/---

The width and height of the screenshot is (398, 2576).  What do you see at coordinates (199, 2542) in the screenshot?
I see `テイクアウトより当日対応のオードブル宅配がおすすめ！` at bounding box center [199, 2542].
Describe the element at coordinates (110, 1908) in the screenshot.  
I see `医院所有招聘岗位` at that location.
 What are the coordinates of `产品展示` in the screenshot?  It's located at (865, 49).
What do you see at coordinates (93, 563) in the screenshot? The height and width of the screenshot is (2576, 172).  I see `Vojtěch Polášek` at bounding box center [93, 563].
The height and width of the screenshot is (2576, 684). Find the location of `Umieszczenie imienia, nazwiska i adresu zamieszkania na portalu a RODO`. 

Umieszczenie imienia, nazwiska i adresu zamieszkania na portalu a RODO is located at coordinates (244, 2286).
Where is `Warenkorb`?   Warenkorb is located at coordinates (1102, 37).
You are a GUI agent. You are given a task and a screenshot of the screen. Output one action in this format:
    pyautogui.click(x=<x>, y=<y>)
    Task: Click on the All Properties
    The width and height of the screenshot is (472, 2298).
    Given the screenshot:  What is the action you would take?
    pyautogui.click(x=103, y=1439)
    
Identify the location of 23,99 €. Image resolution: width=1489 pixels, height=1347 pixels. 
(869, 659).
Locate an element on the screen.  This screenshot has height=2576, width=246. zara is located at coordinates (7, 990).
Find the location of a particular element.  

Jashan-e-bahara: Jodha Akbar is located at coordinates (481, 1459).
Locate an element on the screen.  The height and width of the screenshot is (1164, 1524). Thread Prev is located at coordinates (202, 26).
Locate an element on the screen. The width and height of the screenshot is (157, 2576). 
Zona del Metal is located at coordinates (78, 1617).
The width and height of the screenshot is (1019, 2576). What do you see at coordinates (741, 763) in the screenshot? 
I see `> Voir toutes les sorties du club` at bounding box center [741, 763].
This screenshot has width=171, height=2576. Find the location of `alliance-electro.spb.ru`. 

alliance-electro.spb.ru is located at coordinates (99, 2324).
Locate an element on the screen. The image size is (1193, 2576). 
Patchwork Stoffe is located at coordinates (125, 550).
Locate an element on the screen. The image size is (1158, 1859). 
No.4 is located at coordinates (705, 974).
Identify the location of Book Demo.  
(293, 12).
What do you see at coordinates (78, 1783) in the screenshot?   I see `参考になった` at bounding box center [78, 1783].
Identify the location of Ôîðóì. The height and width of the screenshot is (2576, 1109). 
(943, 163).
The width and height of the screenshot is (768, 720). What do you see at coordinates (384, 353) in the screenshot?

\---

What this task involves = Restate the whole of the material exactly.

Response to the task =
The width and height of the screenshot is (398, 2576).  What do you see at coordinates (199, 2542) in the screenshot?
I see `テイクアウトより当日対応のオードブル宅配がおすすめ！` at bounding box center [199, 2542].
Describe the element at coordinates (110, 1908) in the screenshot.  
I see `医院所有招聘岗位` at that location.
 What are the coordinates of `产品展示` in the screenshot?  It's located at (865, 49).
What do you see at coordinates (93, 563) in the screenshot? The height and width of the screenshot is (2576, 172).  I see `Vojtěch Polášek` at bounding box center [93, 563].
The height and width of the screenshot is (2576, 684). Find the location of `Umieszczenie imienia, nazwiska i adresu zamieszkania na portalu a RODO`. 

Umieszczenie imienia, nazwiska i adresu zamieszkania na portalu a RODO is located at coordinates (244, 2286).
Where is `Warenkorb`?   Warenkorb is located at coordinates (1102, 37).
You are a GUI agent. You are given a task and a screenshot of the screen. Output one action in this format:
    pyautogui.click(x=<x>, y=<y>)
    Task: Click on the All Properties
    The width and height of the screenshot is (472, 2298).
    Given the screenshot:  What is the action you would take?
    pyautogui.click(x=103, y=1439)
    
Identify the location of 23,99 €. Image resolution: width=1489 pixels, height=1347 pixels. 
(869, 659).
Locate an element on the screen.  This screenshot has height=2576, width=246. zara is located at coordinates (7, 990).
Find the location of a particular element.  

Jashan-e-bahara: Jodha Akbar is located at coordinates (481, 1459).
Locate an element on the screen.  The height and width of the screenshot is (1164, 1524). Thread Prev is located at coordinates (202, 26).
Locate an element on the screen. The width and height of the screenshot is (157, 2576). 
Zona del Metal is located at coordinates (78, 1617).
The width and height of the screenshot is (1019, 2576). What do you see at coordinates (741, 763) in the screenshot? 
I see `> Voir toutes les sorties du club` at bounding box center [741, 763].
This screenshot has width=171, height=2576. Find the location of `alliance-electro.spb.ru`. 

alliance-electro.spb.ru is located at coordinates (99, 2324).
Locate an element on the screen. The image size is (1193, 2576). 
Patchwork Stoffe is located at coordinates (125, 550).
Locate an element on the screen. The image size is (1158, 1859). 
No.4 is located at coordinates (705, 974).
Identify the location of Book Demo.  
(293, 12).
What do you see at coordinates (78, 1783) in the screenshot?   I see `参考になった` at bounding box center [78, 1783].
Identify the location of Ôîðóì. The height and width of the screenshot is (2576, 1109). 
(943, 163).
The width and height of the screenshot is (768, 720). What do you see at coordinates (384, 353) in the screenshot?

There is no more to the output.